=== Work request ===
Examine the records and identify each line that includes the string "tecnici". Copy those lines.

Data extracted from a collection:
####
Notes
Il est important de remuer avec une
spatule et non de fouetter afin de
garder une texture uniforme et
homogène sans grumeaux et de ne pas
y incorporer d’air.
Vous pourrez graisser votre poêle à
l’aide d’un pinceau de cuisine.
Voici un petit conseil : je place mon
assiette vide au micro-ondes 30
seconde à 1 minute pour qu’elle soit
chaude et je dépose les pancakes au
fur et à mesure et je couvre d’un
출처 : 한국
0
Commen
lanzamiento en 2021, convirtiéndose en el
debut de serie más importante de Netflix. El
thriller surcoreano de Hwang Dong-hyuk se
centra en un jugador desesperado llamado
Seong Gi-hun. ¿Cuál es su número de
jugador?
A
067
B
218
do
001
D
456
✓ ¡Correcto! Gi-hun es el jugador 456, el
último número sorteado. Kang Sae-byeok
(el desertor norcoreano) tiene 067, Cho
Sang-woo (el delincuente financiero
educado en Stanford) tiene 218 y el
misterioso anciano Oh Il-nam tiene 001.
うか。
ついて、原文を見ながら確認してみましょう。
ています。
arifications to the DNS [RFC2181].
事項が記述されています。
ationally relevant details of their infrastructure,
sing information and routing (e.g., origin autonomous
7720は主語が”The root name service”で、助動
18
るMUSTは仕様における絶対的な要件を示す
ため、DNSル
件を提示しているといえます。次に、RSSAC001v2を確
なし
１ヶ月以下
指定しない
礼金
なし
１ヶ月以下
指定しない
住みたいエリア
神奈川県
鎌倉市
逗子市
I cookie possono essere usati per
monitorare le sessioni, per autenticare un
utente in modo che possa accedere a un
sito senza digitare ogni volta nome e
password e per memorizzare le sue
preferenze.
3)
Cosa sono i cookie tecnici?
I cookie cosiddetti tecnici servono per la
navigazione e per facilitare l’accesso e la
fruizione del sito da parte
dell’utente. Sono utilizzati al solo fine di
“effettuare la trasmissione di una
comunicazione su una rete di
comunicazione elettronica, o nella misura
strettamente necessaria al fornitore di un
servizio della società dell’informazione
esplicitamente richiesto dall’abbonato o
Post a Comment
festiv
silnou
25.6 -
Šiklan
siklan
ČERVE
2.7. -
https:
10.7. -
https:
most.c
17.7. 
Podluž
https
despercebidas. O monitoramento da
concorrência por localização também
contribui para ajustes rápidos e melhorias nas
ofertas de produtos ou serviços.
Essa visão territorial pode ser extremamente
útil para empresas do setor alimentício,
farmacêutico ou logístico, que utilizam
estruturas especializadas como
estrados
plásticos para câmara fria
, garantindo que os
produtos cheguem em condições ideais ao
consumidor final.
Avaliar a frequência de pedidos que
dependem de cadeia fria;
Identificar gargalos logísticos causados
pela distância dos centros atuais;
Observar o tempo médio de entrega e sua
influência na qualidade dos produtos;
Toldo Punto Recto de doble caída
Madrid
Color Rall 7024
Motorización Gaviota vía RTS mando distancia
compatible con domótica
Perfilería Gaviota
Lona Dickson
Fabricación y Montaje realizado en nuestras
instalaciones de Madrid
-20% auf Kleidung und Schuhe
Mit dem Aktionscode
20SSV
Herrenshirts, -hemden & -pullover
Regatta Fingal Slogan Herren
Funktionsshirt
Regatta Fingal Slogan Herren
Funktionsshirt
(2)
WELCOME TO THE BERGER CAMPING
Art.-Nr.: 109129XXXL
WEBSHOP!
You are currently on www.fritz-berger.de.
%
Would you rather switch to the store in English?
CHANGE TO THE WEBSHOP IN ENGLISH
####
=== Task answer ===
Cosa sono i cookie tecnici?
I cookie cosiddetti tecnici servono per la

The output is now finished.